Since the English Premier League was created in 1992, 45 clubs have competed but only four have ever won the competition: Blackburn once, Arsenal three times, Chelsea three times, and Manchester United a whopping 12 times. The Scottish Premier League is an even more skewed tale. Two clubs, Celtic and Rangers, have won every title in the competition's history. Or consider La Liga in Spain, where Barcelona and Real Madrid routinely dominate. In the last seven years, only one other team has finished in the top two, when Villarreal came second in 2007-2008.(Villarreal just lost 5-0 to Barcelona)
Success breeds success. In Spain, for instance, the 20 clubs in La Liga individually negotiate for television revenues in free market fashion. The predictable result is a feast for Real Madrid and Barcelona, who receive about half of the total revenues, while the other 18 clubs share the scraps from the table. In the 2009-2010 season, Real earned $190 million from television revenues, whereas their rivals Getafe received only a fraction of this amount - nine million Euros. Real's handsome bounty allowed it to buy the superstar Cristiano Ronaldo for a staggering $130 million. Ronaldo's contract has a buyout clause letting him leave Madrid - but only if another club stumps up $1.4 billion, or the GDP of Belize.
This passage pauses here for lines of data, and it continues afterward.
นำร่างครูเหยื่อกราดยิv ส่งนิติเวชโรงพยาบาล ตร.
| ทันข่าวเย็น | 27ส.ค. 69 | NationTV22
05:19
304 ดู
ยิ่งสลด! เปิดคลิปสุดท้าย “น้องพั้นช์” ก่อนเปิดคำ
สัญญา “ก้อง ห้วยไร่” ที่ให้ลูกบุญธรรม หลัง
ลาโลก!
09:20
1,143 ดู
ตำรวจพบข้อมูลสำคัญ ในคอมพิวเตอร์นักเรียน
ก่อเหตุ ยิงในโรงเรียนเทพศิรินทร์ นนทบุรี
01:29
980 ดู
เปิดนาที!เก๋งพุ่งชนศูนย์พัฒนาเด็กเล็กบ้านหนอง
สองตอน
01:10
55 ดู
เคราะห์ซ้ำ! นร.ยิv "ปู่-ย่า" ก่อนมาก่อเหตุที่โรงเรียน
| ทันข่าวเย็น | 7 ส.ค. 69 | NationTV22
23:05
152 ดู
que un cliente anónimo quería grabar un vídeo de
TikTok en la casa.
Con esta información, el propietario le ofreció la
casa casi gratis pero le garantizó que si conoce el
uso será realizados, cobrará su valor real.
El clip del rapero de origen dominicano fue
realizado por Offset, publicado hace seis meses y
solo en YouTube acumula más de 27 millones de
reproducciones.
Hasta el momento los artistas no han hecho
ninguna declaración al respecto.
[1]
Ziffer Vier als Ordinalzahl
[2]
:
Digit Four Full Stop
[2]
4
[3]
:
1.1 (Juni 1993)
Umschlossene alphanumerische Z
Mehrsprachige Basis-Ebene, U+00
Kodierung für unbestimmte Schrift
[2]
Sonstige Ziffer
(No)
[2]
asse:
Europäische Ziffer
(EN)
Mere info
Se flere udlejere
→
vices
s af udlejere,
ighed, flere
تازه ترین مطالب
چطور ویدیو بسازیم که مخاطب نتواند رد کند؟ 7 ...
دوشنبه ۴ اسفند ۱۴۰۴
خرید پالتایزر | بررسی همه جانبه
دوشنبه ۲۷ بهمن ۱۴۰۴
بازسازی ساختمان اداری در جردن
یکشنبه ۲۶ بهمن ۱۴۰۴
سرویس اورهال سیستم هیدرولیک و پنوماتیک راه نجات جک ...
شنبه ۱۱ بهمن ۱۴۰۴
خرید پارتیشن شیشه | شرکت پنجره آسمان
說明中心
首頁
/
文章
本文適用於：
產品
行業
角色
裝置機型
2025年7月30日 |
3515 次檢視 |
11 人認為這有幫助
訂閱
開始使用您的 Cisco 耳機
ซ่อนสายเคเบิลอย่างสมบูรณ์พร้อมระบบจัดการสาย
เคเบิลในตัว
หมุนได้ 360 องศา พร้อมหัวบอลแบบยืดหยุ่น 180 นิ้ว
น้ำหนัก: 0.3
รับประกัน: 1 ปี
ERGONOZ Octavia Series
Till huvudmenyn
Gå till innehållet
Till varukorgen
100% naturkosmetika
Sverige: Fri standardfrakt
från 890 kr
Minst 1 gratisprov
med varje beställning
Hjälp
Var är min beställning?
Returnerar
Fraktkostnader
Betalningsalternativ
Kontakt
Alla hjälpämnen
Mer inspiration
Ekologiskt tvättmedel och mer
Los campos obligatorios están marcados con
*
European football is a cut-throat capitalist world, where success is self-perpetuating. Clubs that win the league gain more revenue, purchase the best players, pay the highest wages, and then win the league again. In the same spirit of capitalism, the system mercilessly punishes failure. European football is based on a hierarchy of leagues with relegation and promotion. The worst performing teams slip down a division with potentially disastrous financial consequences.